Postgresql – Postgres: Insert distinct values from one table into another table with constrains in place

constraintdistinctpostgresql

I'm trying to insert data from one PostgreSQL 9.3 table to another while removing duplicate entries.

I have two tables containing email addresses.

The main table contains emails and a tag for each email address. The combination (email, tag) must be unique, and for this there is a constraint Unique(email, tag) on it.

The second table get created on the fly from text files which contain only the email address. There are many duplicates there.

I need to import the data from the temp table into the main one without breaking the constraint above. For a certain file containing email addresses the tag is constant.

Table structures:

CREATE TABLE emails (   
  email character varying(128),
  tag bigint,
  CONSTRAINT "unique-tag-email" UNIQUE (email, tag) )

and

CREATE TABLE emails_temp (email character varying(128)

Here is my query:

insert into emails(tag,email) 
select 
 655,t.email 
from 
 emails_temp as t 
where 
 not exists ( select email from emails where email = t.email )

Note: 655 is just a tag of a certain group of email addresses.

This is the error I get:

ERROR: duplicate key value violates unique constraint
"unique-tag-email" SQL state: 23505 Detail: Key (email,
tag)=(user@hotmail.com, 655) already exists.

There are indeed, two email addresses user@hotmail.com in the file.

Useless to say, because of this error, there is nothing added in the main table (email).

What am I doing wrong?

Best Answer

There are 3 possible kinds of duplicates:

Duplicates within the rows of the bulk insert.
Duplicates between inserted rows and existing rows.
Duplicates between inserted rows and concurrently inserted / updated rows from other transactions.

Just like I explained in this closely related answer:

Using EXCEPTION to ignore duplicates during bulk inserts

But things have become easier for 2. and 3. since Postgres 9.5 introduced UPSERT (INSERT .. ON CONFLICT DO NOTHING).

INSERT INTO emails(tag,email)
SELECT DISTINCT 655, email
FROM   emails_temp
ON CONFLICT (email) DO NOTHING;

If your duplicates only stem from duplicate entries in the source (1.), like you indicated, then all you need is DISTINCT. Works in any version of Postgres:

INSERT INTO emails(tag,email)
SELECT DISTINCT 655, email
FROM   emails_temp;

Related Solutions

PostgreSQL – insert/update violates foreign key constraints

There are a few problems with your tables. I'll try to address the foreign keys first, since you question asked about them :)
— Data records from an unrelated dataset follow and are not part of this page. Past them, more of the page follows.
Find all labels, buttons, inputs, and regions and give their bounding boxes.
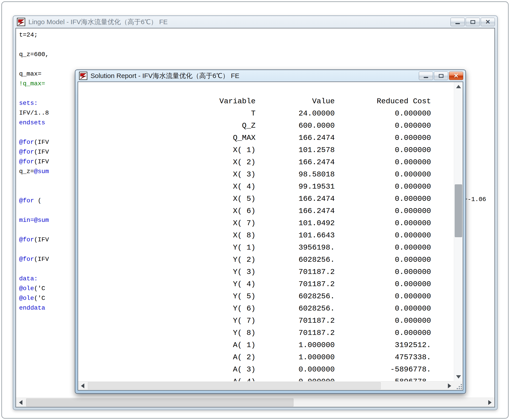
lingo-logo-icon[interactable]: [17, 18, 25, 26]
report-row: X( 1)101.25780.000000: [78, 144, 454, 156]
outer-close-button[interactable]: ✕: [481, 18, 495, 26]
code-segment: (IFV: [34, 149, 49, 155]
report-partial-row: A( 4)0.000000-5896778.: [78, 376, 454, 381]
outer-hscroll-thumb[interactable]: [26, 398, 294, 406]
variable-cell: X( 2): [78, 156, 255, 168]
variable-cell: X( 6): [78, 205, 255, 217]
reduced-cost-cell: 0.000000: [335, 107, 431, 120]
scroll-up-icon: [456, 85, 461, 88]
reduced-cost-cell: 0.000000: [335, 315, 431, 327]
outer-window-title: Lingo Model - IFV海水流量优化（高于6℃） FE: [28, 17, 450, 27]
code-segment: ('C: [34, 285, 45, 292]
value-cell: 0.000000: [255, 363, 335, 376]
value-cell: 701187.2: [255, 278, 335, 290]
inner-titlebar[interactable]: Solution Report - IFV海水流量优化（高于6℃） FE ✕: [75, 70, 465, 82]
variable-cell: X( 3): [78, 168, 255, 181]
code-segment: data:: [19, 275, 38, 282]
outer-caption-buttons: ✕: [450, 18, 495, 26]
inner-window-title: Solution Report - IFV海水流量优化（高于6℃） FE: [91, 71, 419, 81]
reduced-cost-cell: 0.000000: [335, 168, 431, 181]
report-row: X( 7)101.04920.000000: [78, 217, 454, 229]
scroll-up-button[interactable]: [454, 82, 463, 91]
variable-cell: A( 4): [78, 376, 255, 381]
inner-hscroll-thumb[interactable]: [88, 382, 381, 390]
code-segment: @sum: [34, 168, 49, 175]
code-segment: @for: [19, 158, 34, 165]
inner-minimize-button[interactable]: [419, 72, 433, 80]
variable-cell: Y( 8): [78, 327, 255, 339]
code-segment: enddata: [19, 305, 45, 311]
inner-caption-buttons: ✕: [419, 72, 463, 80]
variable-cell: Variable: [78, 95, 255, 107]
scroll-down-button[interactable]: [454, 372, 463, 381]
inner-horizontal-scrollbar[interactable]: [78, 381, 454, 390]
report-pane[interactable]: VariableValueReduced CostT24.000000.0000…: [78, 82, 454, 381]
report-row: Y( 3)701187.20.000000: [78, 266, 454, 278]
value-cell: 1.000000: [255, 339, 335, 351]
report-row: Y( 5)6028256.0.000000: [78, 290, 454, 302]
outer-scroll-right-button[interactable]: [485, 398, 495, 407]
code-segment: @for: [19, 256, 34, 263]
code-segment: @for: [19, 139, 34, 146]
reduced-cost-cell: 0.000000: [335, 302, 431, 315]
lingo-logo-icon[interactable]: [79, 72, 87, 80]
outer-minimize-button[interactable]: [450, 18, 465, 26]
lingo-model-window: Lingo Model - IFV海水流量优化（高于6℃） FE ✕ t=24;…: [13, 15, 498, 410]
inner-vertical-scrollbar[interactable]: [454, 82, 463, 381]
scroll-right-icon: [448, 383, 451, 388]
report-row: X( 3)98.580180.000000: [78, 168, 454, 181]
code-segment: (IFV: [34, 158, 49, 165]
code-segment: (IFV: [34, 139, 49, 146]
value-cell: 6028256.: [255, 290, 335, 302]
reduced-cost-cell: 0.000000: [335, 266, 431, 278]
code-segment: (IFV: [34, 236, 49, 243]
value-cell: 701187.2: [255, 315, 335, 327]
reduced-cost-cell: 0.000000: [335, 290, 431, 302]
outer-maximize-button[interactable]: [466, 18, 480, 26]
reduced-cost-cell: 0.000000: [335, 242, 431, 254]
value-cell: 3956198.: [255, 242, 335, 254]
report-row: Y( 8)701187.20.000000: [78, 327, 454, 339]
inner-scroll-right-button[interactable]: [445, 382, 454, 390]
code-line: [19, 60, 495, 69]
inner-client-area: VariableValueReduced CostT24.000000.0000…: [78, 82, 463, 390]
resize-grip[interactable]: [461, 388, 462, 389]
reduced-cost-cell: 0.000000: [335, 132, 431, 144]
code-segment: ('C: [34, 295, 45, 302]
variable-cell: X( 1): [78, 144, 255, 156]
reduced-cost-cell: Reduced Cost: [335, 95, 431, 107]
report-row: Y( 7)701187.20.000000: [78, 315, 454, 327]
inner-scroll-left-button[interactable]: [78, 382, 87, 390]
outer-horizontal-scrollbar[interactable]: [16, 398, 495, 407]
reduced-cost-cell: 0.000000: [335, 181, 431, 193]
outer-scroll-left-button[interactable]: [16, 398, 25, 407]
report-row: A( 1)1.0000003192512.: [78, 339, 454, 351]
report-row: X( 6)166.24740.000000: [78, 205, 454, 217]
value-cell: 166.2474: [255, 193, 335, 205]
reduced-cost-cell: 0.000000: [335, 156, 431, 168]
reduced-cost-cell: 0.000000: [335, 120, 431, 132]
variable-cell: Y( 5): [78, 290, 255, 302]
code-segment: (IFV: [34, 256, 49, 263]
report-row: Y( 4)701187.20.000000: [78, 278, 454, 290]
code-segment: sets:: [19, 100, 38, 107]
inner-maximize-button[interactable]: [434, 72, 448, 80]
variable-cell: Y( 4): [78, 278, 255, 290]
code-segment: min=@sum: [19, 217, 49, 224]
reduced-cost-cell: 3192512.: [335, 339, 431, 351]
variable-cell: X( 8): [78, 229, 255, 242]
maximize-icon: [439, 74, 443, 78]
code-segment: @for: [19, 197, 34, 204]
value-cell: 6028256.: [255, 254, 335, 266]
variable-cell: Y( 1): [78, 242, 255, 254]
inner-close-button[interactable]: ✕: [449, 72, 463, 80]
reduced-cost-cell: 0.000000: [335, 217, 431, 229]
outer-titlebar[interactable]: Lingo Model - IFV海水流量优化（高于6℃） FE ✕: [13, 16, 497, 28]
value-cell: 166.2474: [255, 156, 335, 168]
code-segment: q_z=600,: [19, 51, 49, 58]
vscroll-thumb[interactable]: [455, 184, 462, 237]
value-cell: 701187.2: [255, 327, 335, 339]
reduced-cost-cell: 0.000000: [335, 144, 431, 156]
report-header-row: VariableValueReduced Cost: [78, 95, 454, 107]
scroll-left-icon: [81, 383, 84, 388]
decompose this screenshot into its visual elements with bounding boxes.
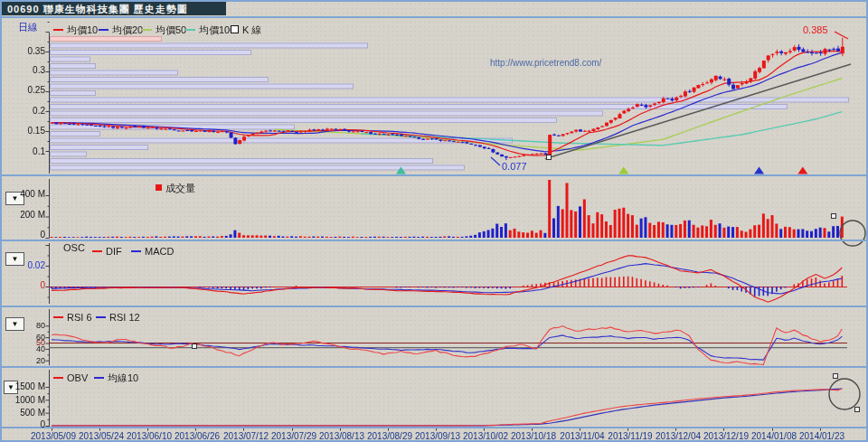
- obv-ma10-dash-icon: [94, 377, 104, 379]
- legend-ma10: 均價10: [53, 21, 98, 37]
- price-axis-label: 0.35: [4, 46, 45, 56]
- dif-dash-icon: [92, 250, 102, 252]
- legend-ma20: 均價20: [99, 21, 143, 37]
- macd-legend-macd: MACD: [131, 242, 174, 259]
- obv-ma10-legend: 均線10: [94, 369, 138, 385]
- title-bar: 00690 聯康生物科技集團 歷史走勢圖: [2, 2, 226, 15]
- ma20-dash-icon: [99, 29, 108, 31]
- obv-axis-label: 500 M: [4, 408, 45, 418]
- mode-label-daily[interactable]: 日線: [18, 21, 38, 34]
- high-price-annotation: 0.385: [803, 24, 828, 35]
- low-price-annotation: 0.077: [502, 161, 527, 172]
- price-axis-label: 0.15: [4, 126, 45, 136]
- rsi6-legend: RSI 6: [53, 308, 92, 324]
- obv-legend: OBV: [53, 369, 88, 385]
- panel-separator: [2, 427, 868, 428]
- macd-dash-icon: [131, 250, 141, 252]
- kline-square-icon: [231, 25, 239, 33]
- ma100-dash-icon: [185, 29, 195, 31]
- volume-square-icon: [156, 184, 162, 191]
- title-separator: [2, 16, 868, 18]
- obv-axis-label: 1500 M: [4, 381, 45, 391]
- price-axis-label: 0.1: [4, 146, 45, 156]
- rsi6-dash-icon: [53, 316, 63, 318]
- rsi-axis-label: 40: [4, 344, 45, 353]
- legend-kline: K 線: [231, 21, 261, 37]
- macd-legend-dif: DIF: [92, 242, 122, 259]
- macd-legend-osc: OSC: [63, 242, 85, 253]
- volume-legend: 成交量: [156, 179, 195, 195]
- date-label: 2014/01/23: [793, 431, 851, 441]
- macd-axis-label: 0: [4, 280, 45, 290]
- price-axis-label: 0.2: [4, 106, 45, 116]
- panel-separator: [2, 306, 868, 307]
- volume-axis-label: 0: [4, 230, 45, 240]
- legend-ma50: 均價50: [142, 21, 186, 37]
- ma10-dash-icon: [53, 29, 63, 31]
- macd-axis-label: 0.02: [4, 260, 45, 270]
- volume-axis-label: 200 M: [4, 210, 45, 220]
- obv-axis-label: 0: [4, 419, 45, 429]
- rsi-axis-label: 20: [4, 356, 45, 365]
- panel-separator: [2, 174, 868, 176]
- panel-separator: [2, 366, 868, 368]
- obv-axis-label: 1000 M: [4, 395, 45, 405]
- price-axis-label: 0.25: [4, 85, 45, 95]
- ma50-dash-icon: [142, 29, 152, 31]
- watermark-url: http://www.pricetrend8.com/: [490, 58, 601, 68]
- rsi12-dash-icon: [96, 316, 106, 318]
- rsi12-legend: RSI 12: [96, 308, 140, 324]
- price-axis-label: 0.3: [4, 65, 45, 75]
- rsi-axis-label: 80: [4, 321, 45, 330]
- legend-ma100: 均價100: [185, 21, 235, 37]
- page-title: 00690 聯康生物科技集團 歷史走勢圖: [7, 3, 188, 16]
- volume-axis-label: 400 M: [4, 189, 45, 199]
- panel-separator: [2, 240, 868, 241]
- obv-dash-icon: [53, 377, 63, 379]
- stock-chart-app: 00690 聯康生物科技集團 歷史走勢圖 日線 均價10 均價20 均價50 均…: [0, 0, 868, 442]
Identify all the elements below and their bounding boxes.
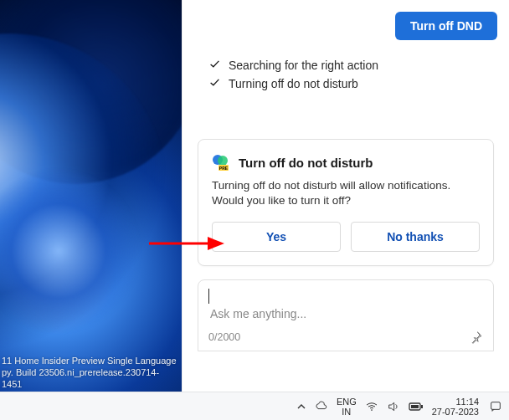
wifi-icon[interactable] [365, 400, 378, 413]
desktop-wallpaper: 11 Home Insider Preview Single Language … [0, 0, 182, 392]
text-caret [208, 289, 209, 304]
check-icon [209, 59, 220, 72]
lang-bottom: IN [337, 407, 357, 417]
watermark-line: py. Build 23506.ni_prerelease.230714-145… [2, 366, 178, 390]
card-body: Turning off do not disturb will allow no… [212, 178, 480, 208]
copilot-pre-icon: PRE [212, 153, 230, 172]
svg-text:PRE: PRE [219, 166, 229, 171]
svg-rect-8 [421, 405, 423, 408]
svg-point-6 [371, 409, 373, 411]
copilot-panel: Turn off DND Searching for the right act… [182, 0, 509, 392]
char-counter: 0/2000 [208, 331, 240, 343]
no-thanks-button[interactable]: No thanks [351, 222, 480, 252]
ask-anything-input[interactable] [208, 304, 483, 330]
step-label: Turning off do not disturb [229, 77, 358, 90]
step-label: Searching for the right action [229, 59, 378, 72]
volume-icon[interactable] [387, 400, 400, 413]
check-icon [209, 77, 220, 90]
battery-icon[interactable] [409, 402, 424, 412]
svg-rect-9 [411, 405, 419, 408]
onedrive-icon[interactable] [315, 400, 328, 413]
watermark-line: 11 Home Insider Preview Single Language [2, 355, 178, 366]
notifications-icon[interactable] [489, 400, 502, 413]
tray-overflow-icon[interactable] [296, 402, 306, 412]
windows-watermark: 11 Home Insider Preview Single Language … [0, 353, 182, 392]
language-indicator[interactable]: ENG IN [337, 397, 357, 417]
clock[interactable]: 11:14 27-07-2023 [432, 397, 481, 417]
action-steps: Searching for the right action Turning o… [209, 59, 497, 90]
yes-button[interactable]: Yes [212, 222, 341, 252]
card-title: Turn off do not disturb [239, 156, 373, 170]
pin-icon[interactable] [470, 330, 483, 344]
confirmation-card: PRE Turn off do not disturb Turning off … [198, 139, 494, 266]
lang-top: ENG [337, 397, 357, 407]
step-item: Turning off do not disturb [209, 77, 497, 90]
date: 27-07-2023 [432, 407, 479, 417]
turn-off-dnd-button[interactable]: Turn off DND [395, 12, 497, 40]
step-item: Searching for the right action [209, 59, 497, 72]
time: 11:14 [432, 397, 479, 407]
taskbar: ENG IN 11:14 27-07-2023 [0, 392, 509, 420]
composer: 0/2000 [198, 279, 494, 351]
svg-point-1 [218, 156, 228, 166]
svg-rect-10 [491, 402, 501, 409]
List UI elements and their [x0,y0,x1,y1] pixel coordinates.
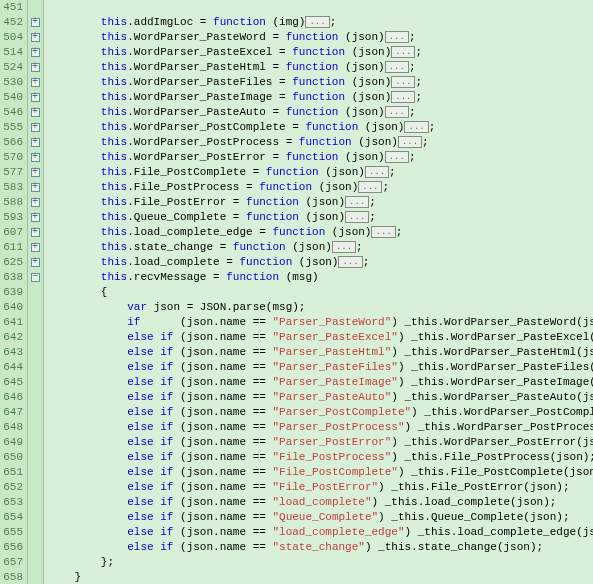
code-line[interactable]: this.WordParser_PasteImage = function (j… [48,90,593,105]
code-line[interactable]: this.state_change = function (json)...; [48,240,593,255]
fold-slot [28,15,43,30]
expand-icon[interactable] [31,213,40,222]
expand-icon[interactable] [31,48,40,57]
collapsed-region[interactable]: ... [338,256,362,268]
code-line[interactable]: else if (json.name == "load_complete") _… [48,495,593,510]
line-number: 643 [0,345,23,360]
expand-icon[interactable] [31,243,40,252]
code-area[interactable]: this.addImgLoc = function (img)...; this… [44,0,593,584]
collapsed-region[interactable]: ... [371,226,395,238]
fold-slot [28,360,43,375]
code-line[interactable]: else if (json.name == "Parser_PasteExcel… [48,330,593,345]
line-number: 607 [0,225,23,240]
code-line[interactable]: else if (json.name == "load_complete_edg… [48,525,593,540]
collapsed-region[interactable]: ... [365,166,389,178]
line-number: 652 [0,480,23,495]
code-line[interactable]: this.WordParser_PasteHtml = function (js… [48,60,593,75]
code-line[interactable]: this.recvMessage = function (msg) [48,270,593,285]
collapsed-region[interactable]: ... [332,241,356,253]
code-line[interactable]: else if (json.name == "Parser_PostError"… [48,435,593,450]
line-number: 625 [0,255,23,270]
line-number: 504 [0,30,23,45]
code-line[interactable]: }; [48,555,593,570]
collapsed-region[interactable]: ... [345,196,369,208]
code-line[interactable]: else if (json.name == "Parser_PasteAuto"… [48,390,593,405]
fold-slot [28,345,43,360]
collapsed-region[interactable]: ... [398,136,422,148]
collapsed-region[interactable]: ... [385,31,409,43]
collapsed-region[interactable]: ... [358,181,382,193]
line-number: 658 [0,570,23,584]
code-line[interactable]: var json = JSON.parse(msg); [48,300,593,315]
code-line[interactable]: else if (json.name == "state_change") _t… [48,540,593,555]
collapsed-region[interactable]: ... [391,76,415,88]
collapsed-region[interactable]: ... [345,211,369,223]
code-line[interactable]: this.WordParser_PasteWord = function (js… [48,30,593,45]
code-line[interactable]: this.addImgLoc = function (img)...; [48,15,593,30]
code-line[interactable]: this.Queue_Complete = function (json)...… [48,210,593,225]
code-line[interactable]: this.File_PostProcess = function (json).… [48,180,593,195]
fold-slot [28,375,43,390]
code-line[interactable]: this.WordParser_PasteExcel = function (j… [48,45,593,60]
fold-slot [28,135,43,150]
collapsed-region[interactable]: ... [391,91,415,103]
code-line[interactable]: else if (json.name == "File_PostError") … [48,480,593,495]
fold-slot [28,195,43,210]
code-line[interactable]: this.WordParser_PostComplete = function … [48,120,593,135]
expand-icon[interactable] [31,93,40,102]
code-line[interactable]: { [48,285,593,300]
expand-icon[interactable] [31,168,40,177]
collapse-icon[interactable] [31,273,40,282]
code-line[interactable]: this.load_complete_edge = function (json… [48,225,593,240]
code-line[interactable]: else if (json.name == "File_PostProcess"… [48,450,593,465]
fold-slot [28,405,43,420]
code-line[interactable]: this.File_PostError = function (json)...… [48,195,593,210]
expand-icon[interactable] [31,198,40,207]
collapsed-region[interactable]: ... [385,61,409,73]
collapsed-region[interactable]: ... [404,121,428,133]
code-line[interactable]: this.File_PostComplete = function (json)… [48,165,593,180]
line-number: 583 [0,180,23,195]
code-line[interactable]: this.WordParser_PostProcess = function (… [48,135,593,150]
code-line[interactable]: else if (json.name == "Parser_PasteFiles… [48,360,593,375]
code-line[interactable] [48,0,593,15]
collapsed-region[interactable]: ... [385,151,409,163]
expand-icon[interactable] [31,108,40,117]
expand-icon[interactable] [31,228,40,237]
code-line[interactable]: } [48,570,593,584]
code-line[interactable]: this.WordParser_PasteAuto = function (js… [48,105,593,120]
code-line[interactable]: else if (json.name == "File_PostComplete… [48,465,593,480]
line-number: 570 [0,150,23,165]
code-line[interactable]: else if (json.name == "Parser_PostComple… [48,405,593,420]
code-line[interactable]: else if (json.name == "Parser_PasteHtml"… [48,345,593,360]
expand-icon[interactable] [31,183,40,192]
expand-icon[interactable] [31,78,40,87]
line-number: 639 [0,285,23,300]
line-number: 514 [0,45,23,60]
code-line[interactable]: this.WordParser_PasteFiles = function (j… [48,75,593,90]
expand-icon[interactable] [31,63,40,72]
code-line[interactable]: else if (json.name == "Parser_PasteImage… [48,375,593,390]
code-line[interactable]: this.load_complete = function (json)...; [48,255,593,270]
collapsed-region[interactable]: ... [385,106,409,118]
line-number: 555 [0,120,23,135]
expand-icon[interactable] [31,123,40,132]
expand-icon[interactable] [31,33,40,42]
fold-slot [28,180,43,195]
code-line[interactable]: else if (json.name == "Parser_PostProces… [48,420,593,435]
code-editor[interactable]: 4514525045145245305405465555665705775835… [0,0,593,584]
expand-icon[interactable] [31,18,40,27]
collapsed-region[interactable]: ... [391,46,415,58]
expand-icon[interactable] [31,138,40,147]
expand-icon[interactable] [31,258,40,267]
collapsed-region[interactable]: ... [305,16,329,28]
code-line[interactable]: this.WordParser_PostError = function (js… [48,150,593,165]
fold-slot [28,450,43,465]
expand-icon[interactable] [31,153,40,162]
code-line[interactable]: else if (json.name == "Queue_Complete") … [48,510,593,525]
code-line[interactable]: if (json.name == "Parser_PasteWord") _th… [48,315,593,330]
line-number: 655 [0,525,23,540]
fold-slot [28,390,43,405]
fold-slot [28,0,43,15]
fold-slot [28,60,43,75]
But before that, we should realize that the two sets of tables (the first three you created and the second set, which you created after dropping the first set) are the same. Of course, the definition of Table3 in your second attempt has syntax and logical errors, but the basic idea is:

CREATE TABLE table3 (   
  "ID" bigint NOT NULL DEFAULT '0',   
  "DataID" bigint DEFAULT NULL,   
  "Address" numeric(20) DEFAULT NULL,   
  "Data" bigint DEFAULT NULL,
   PRIMARY KEY ("ID"),   
   FOREIGN KEY ("DataID") REFERENCES Table1("DataID") on delete cascade on update cascade,   
   FOREIGN KEY ("Address") REFERENCES Table2("Address") on delete cascade on update cascade
);

This definition tell PostgreSQL roughly the following: "Create a table with four columns, one will be the primary key (PK), the others can be NULL. If a new row is inserted, check DataID and Address: if they contain a non-NULL value (say 27856), then check Table1 for DataID˙and Table2 for Address. If there is no such value in those tables, then return an error." This last point which you've seen first:

ERROR: insert or update on table "Table3" violates foreign key constraint 
    "Table3_DataID_fkey" DETAIL: Key (DataID)=(27856) is not present in table "Table1".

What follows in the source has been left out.